Alla data della pubblicazione, che compare anche in vecchissimo numero dell'American Chess Magazine, Il papa e il monaco "si sfidavano ormai da oltre 21 anni", ma la diatriba su chi fosse il più forte era ancora aperta: "Non è ancora stato deciso chi dei due sia superiore all'altro. Sotto un aspetto, Leone lo è di certo: non perde mai la calma, nemmeno quando perde una partita. Padre Giulio, al contrario, è un giocatore così appassionato che tende a diventare cupo e impaziente se il Santo Padre gli dà scacco matto. In quei casi, Leone deve intervenire non come semplice amico, ma come Papa, per riportare alla ragione l'abitualmente pacato sacerdote". 

È facile immaginare allora queste partite dentro le stanze del Vaticano. Una scacchiera di legno, pezzi curati, due uomini di spirito che riflettono, calcolano, cercano le mosse migliori. Due figure eminenti, il papa e un suo consigliere, che smessi gli abiti sacri, si dedicano a trovare un modo per scardinare l'arrocco avversario o per sacrificare qualche pezzo. L'alfiere, magari, che in lingua inglese è 'Bishop'. Vescovo. Tutto si tiene. 

Ma l'articolo del giornale californiano ci dice altro. Gli scacchi sono stati spesso invisi ai vertici del cattolicesimo. Troppo disturbanti, troppo coinvolgenti. Accusati di far dimenticare i doveri religiosi e di accendere anche l'animo più calmo e riflessivo. "Quando Leone, poco dopo la sua ascesa al soglio pontificio, introdusse il nobile gioco come passatempo regolare in Vaticano, alcuni cardinali ascetici protestarono vivacemente, invocando la decisione del Concilio di Treviri, che proibiva ai sacerdoti di giocare a scacchi".

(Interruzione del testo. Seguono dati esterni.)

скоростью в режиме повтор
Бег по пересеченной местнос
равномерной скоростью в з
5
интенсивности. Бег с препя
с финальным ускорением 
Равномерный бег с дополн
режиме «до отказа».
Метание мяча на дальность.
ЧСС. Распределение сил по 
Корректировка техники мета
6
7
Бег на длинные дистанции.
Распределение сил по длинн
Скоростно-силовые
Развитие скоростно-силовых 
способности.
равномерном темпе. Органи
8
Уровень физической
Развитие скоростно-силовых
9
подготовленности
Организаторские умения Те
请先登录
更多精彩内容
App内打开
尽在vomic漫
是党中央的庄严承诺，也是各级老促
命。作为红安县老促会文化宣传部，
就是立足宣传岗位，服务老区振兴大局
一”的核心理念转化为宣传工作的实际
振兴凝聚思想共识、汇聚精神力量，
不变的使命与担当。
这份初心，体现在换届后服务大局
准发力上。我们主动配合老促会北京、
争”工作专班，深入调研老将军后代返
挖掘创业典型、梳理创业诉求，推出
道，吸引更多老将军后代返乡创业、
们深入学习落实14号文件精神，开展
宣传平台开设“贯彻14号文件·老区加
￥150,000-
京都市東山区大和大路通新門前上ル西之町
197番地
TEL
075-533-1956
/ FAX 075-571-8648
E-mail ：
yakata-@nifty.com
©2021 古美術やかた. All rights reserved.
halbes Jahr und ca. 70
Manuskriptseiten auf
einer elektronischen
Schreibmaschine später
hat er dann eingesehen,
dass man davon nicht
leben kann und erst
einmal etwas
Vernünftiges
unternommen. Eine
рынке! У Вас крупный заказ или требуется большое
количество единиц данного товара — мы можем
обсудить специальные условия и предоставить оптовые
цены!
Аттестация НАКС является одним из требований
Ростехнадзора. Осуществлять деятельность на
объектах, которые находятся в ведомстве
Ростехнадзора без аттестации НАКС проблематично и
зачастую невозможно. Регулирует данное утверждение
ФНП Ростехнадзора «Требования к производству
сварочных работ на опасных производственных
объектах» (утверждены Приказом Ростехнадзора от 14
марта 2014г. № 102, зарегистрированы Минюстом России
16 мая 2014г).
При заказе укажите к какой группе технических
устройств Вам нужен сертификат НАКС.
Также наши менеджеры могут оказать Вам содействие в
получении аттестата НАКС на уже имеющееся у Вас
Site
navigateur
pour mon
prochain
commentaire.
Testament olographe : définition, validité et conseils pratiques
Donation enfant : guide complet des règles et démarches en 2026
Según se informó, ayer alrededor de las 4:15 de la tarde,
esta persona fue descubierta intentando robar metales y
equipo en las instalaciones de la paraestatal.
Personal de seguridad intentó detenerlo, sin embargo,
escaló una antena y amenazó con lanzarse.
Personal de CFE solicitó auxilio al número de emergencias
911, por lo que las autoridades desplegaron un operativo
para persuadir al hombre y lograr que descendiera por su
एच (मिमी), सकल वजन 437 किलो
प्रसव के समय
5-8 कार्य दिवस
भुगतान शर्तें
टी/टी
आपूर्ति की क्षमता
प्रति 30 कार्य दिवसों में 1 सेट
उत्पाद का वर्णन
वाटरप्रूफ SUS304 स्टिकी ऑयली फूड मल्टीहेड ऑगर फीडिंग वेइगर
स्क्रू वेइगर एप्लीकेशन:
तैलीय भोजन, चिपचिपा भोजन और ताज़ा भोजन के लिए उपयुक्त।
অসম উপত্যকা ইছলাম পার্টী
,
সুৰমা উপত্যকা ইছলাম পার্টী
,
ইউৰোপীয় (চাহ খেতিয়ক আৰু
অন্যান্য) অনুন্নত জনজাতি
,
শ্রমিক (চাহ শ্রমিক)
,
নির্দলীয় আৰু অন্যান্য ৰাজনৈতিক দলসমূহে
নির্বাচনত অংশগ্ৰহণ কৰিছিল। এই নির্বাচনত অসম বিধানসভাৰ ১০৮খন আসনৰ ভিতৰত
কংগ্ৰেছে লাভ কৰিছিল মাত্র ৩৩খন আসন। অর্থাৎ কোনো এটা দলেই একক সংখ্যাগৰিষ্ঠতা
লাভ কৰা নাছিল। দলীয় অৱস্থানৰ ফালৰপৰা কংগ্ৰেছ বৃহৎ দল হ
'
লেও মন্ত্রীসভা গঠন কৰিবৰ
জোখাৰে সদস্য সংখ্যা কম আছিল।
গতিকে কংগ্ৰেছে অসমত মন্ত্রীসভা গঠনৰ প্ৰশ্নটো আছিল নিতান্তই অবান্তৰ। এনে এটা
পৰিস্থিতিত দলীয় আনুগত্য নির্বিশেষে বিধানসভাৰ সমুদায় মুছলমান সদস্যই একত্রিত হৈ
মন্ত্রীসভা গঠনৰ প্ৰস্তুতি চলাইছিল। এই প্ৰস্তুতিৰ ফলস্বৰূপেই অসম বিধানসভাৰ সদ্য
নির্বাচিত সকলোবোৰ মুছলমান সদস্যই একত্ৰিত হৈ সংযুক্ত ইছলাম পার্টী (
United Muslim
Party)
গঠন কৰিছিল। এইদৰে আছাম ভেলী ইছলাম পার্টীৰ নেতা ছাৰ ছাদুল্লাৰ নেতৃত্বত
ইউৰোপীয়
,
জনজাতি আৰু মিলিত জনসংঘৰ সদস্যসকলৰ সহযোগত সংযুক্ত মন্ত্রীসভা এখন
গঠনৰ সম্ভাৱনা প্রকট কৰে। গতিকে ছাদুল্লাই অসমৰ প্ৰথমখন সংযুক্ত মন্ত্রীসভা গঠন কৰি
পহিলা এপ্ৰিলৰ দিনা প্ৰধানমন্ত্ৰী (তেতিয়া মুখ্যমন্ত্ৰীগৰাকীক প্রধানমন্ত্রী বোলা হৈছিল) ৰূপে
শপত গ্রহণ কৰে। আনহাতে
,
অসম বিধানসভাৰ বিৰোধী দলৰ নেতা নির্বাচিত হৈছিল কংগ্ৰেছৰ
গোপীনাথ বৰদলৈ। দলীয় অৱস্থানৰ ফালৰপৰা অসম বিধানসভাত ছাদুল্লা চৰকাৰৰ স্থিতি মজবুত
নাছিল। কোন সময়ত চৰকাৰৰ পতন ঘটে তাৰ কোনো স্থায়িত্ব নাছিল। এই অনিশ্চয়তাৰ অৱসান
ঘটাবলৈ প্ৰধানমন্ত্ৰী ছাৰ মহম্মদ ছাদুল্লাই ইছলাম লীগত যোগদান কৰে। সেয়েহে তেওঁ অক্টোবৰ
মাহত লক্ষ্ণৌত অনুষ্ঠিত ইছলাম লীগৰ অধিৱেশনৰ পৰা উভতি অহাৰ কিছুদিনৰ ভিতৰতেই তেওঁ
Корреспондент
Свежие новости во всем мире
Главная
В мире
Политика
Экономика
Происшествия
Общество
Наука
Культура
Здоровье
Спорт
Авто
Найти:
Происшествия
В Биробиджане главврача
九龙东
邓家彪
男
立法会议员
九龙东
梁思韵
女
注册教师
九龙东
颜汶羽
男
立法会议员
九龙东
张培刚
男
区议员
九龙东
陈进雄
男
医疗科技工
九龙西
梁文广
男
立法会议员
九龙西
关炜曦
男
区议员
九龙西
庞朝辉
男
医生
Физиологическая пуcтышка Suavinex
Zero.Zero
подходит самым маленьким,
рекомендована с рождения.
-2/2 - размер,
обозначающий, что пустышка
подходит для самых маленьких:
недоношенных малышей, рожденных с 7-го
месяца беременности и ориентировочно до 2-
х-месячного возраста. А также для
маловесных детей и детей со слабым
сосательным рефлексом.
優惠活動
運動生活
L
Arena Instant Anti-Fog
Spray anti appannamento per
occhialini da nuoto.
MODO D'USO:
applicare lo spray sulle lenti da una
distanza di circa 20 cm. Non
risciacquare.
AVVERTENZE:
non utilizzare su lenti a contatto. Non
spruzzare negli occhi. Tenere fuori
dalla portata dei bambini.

La reazione di Leone XIII? Beh, provate a leggere questa parte dell'articolo senza sorridere. Soprattutto se siete giocatori di scacchi. "Il Papa ascoltò questi fanatici con un sorriso superiore sulle labbra: so bene cosa volete dire, osservò, e vi dico che il vescovo Petrus, che per primo tuonò contro gli scacchi, e il Concilio di Treviri si sbagliavano entrambi. La decisione di quel concilio cadde presto in disuso, e il mio omonimo, Leone X, dichiarò apertamente che non vi era nulla di male nel gioco degli scacchi. Anche il fatto che Martin Lutero, suo avversario, fosse un appassionato scacchista, non cambiò le cose. In realtà, sia il Papa che Lutero tuonavano contro i giochi d'azzardo, ma praticavano entrambi gli scacchi.”

Lutero e Leone X, seduti sui due lati della scacchiera a discutere di teologia e a giocare a scacchi. C'è qualcosa di più romantico e affascinante? 

La chiusa del pezzo è un'altra miniera d'informazioni. "Papa Leone possiede nella sua biblioteca privata una preziosa collezione di libri sugli scacchi scritti da rinomati ecclesiastici. Tra questi c'è un libro di preghiere di Jacobus de Cessolis, pubblicato nell'anno 1300, che contiene una serie di intelligenti sermoni sul gioco degli scacchi. Le 'Regole degli Scacchi' furono pubblicate dal vescovo spagnolo Ruy López nel 1561, e dai sacerdoti italiani Pietro Carrera e Antonio Das Reves, rispettivamente nel 1617 e nel 1647".

Chissà se, in Vaticano, questa collezione esiste ancora. Chissà se i papi, i cardinali, l'hanno mai sfogliata. E chissà se lo farà, e se gioca, il nuovo Leone, il XIV, appena eletto al Conclave.